Where do you stand on the Paris consensus? Or should I say: how far along on the path to agreement are you? After all, as its chief architect Emmanuel Macron explained at its unveiling on 16 November 2020, ‘it will be the consensus of everywhere’.
Or is ‘Paris consensus’ not ringing any bells? That’s not surprising; despite being the French president’s blueprint for a new world order, it barely made a ripple in the press. The choice of media partner was unusual. The Paris consensus was first outlined in an interview with three students from the École Normale Supérieure – a Parisian grande école (specialist university). A video of the interview can be found on the website of Le Grand Continent, the school’s geopolitical vanity journal, together with a transcript in six languages. Le Grand Continent was understandably keen to push the boat out for the student-journalist scoop of the century, which landed in their lap during last year’s Paris Peace Forum, an annual event for the global political and business elite in the same vein as the World Economic Forum at Davos.

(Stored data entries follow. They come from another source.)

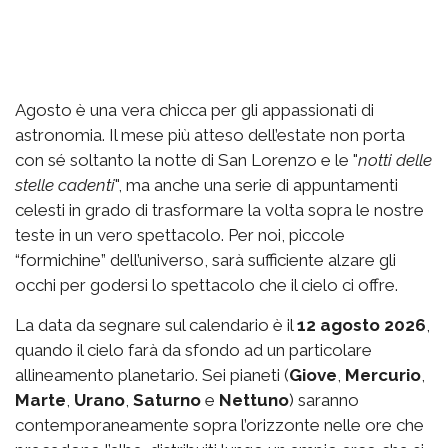
Agosto è una vera chicca per gli appassionati di
astronomia. Il mese più atteso dell’estate non porta
con sé soltanto la notte di San Lorenzo e le "
notti delle
stelle cadenti
", ma anche una serie di appuntamenti
celesti in grado di trasformare la volta sopra le nostre
teste in un vero spettacolo. Per noi, piccole
“formichine” dell’universo, sarà sufficiente alzare gli
occhi per godersi lo spettacolo che il cielo ci offre.
La data da segnare sul calendario è il
12 agosto 2026
,
quando il cielo farà da sfondo ad un particolare
allineamento planetario. Sei pianeti (
Giove
,
Mercurio
,
Marte
,
Urano
,
Saturno
e
Nettuno
)
saranno
contemporaneamente sopra l’orizzonte nelle ore che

Despite the abundance of world leaders at hand there were no other parties to the Paris consensus. It is a consensus of one – of Macron alone. In the video, which we can tell from the transcript has been heavily edited down to a 33-minute runtime, Macron embarks on a series of free-ranging didactic monologues that his interviewers are too scared to cut in on.

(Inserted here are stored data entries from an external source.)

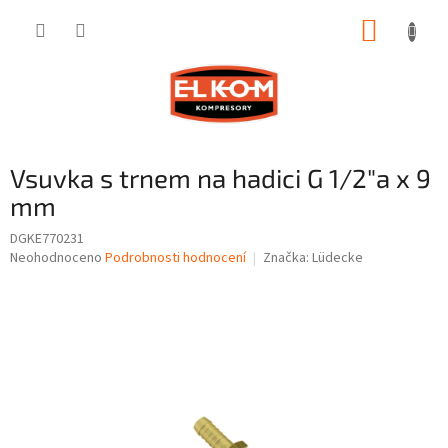
Přejít
NÁKUP
na
obsah
KOŠÍK
Vsuvka s trnem na hadici G 1/2"a x 9
mm
DGKE770231
Průměrné
Neohodnoceno
Podrobnosti hodnocení
Značka:
Lüdecke
hodnocení
produktu
je
0,0
z
5
hvězdiček.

Whenever there is a presidential majority in the National Assembly, as there is now, the French president’s job becomes possibly the loneliest, most autocratic constitutional position in any western democracy. Accordingly, Macron has the speech of a man who hasn’t tasted interruption or contradiction in a long time. Seated in his office at the Elysée Palace against a dazzling backdrop of gold leaf and mirror glass, expounding his view of the world often barely coherently, Macron’s style is oddly redolent of Donald Trump’s. It’s a different kind of incoherence – much more erudite – but there’s definitely a resemblance.
What is the Paris consensus? In Macron’s jumbled prolix, it means moving beyond the pivotal dates that have formed our politics [1945, 1968, 1989] to question the fixing agent of the so-called Washington consensus, and thus the fact that our societies were also built on the paradigm of open-market economies – of social open-market economies as they were known in post-war Europe – which have become increasingly less socially oriented, more and more open, and which after this [Washington] consensus, became dogmatic and held their truths to be: the shrinking of the State, privatisation, structural reform, opening up of economies through trade, financialisation, with a fairly monolithic logic based on building up profit.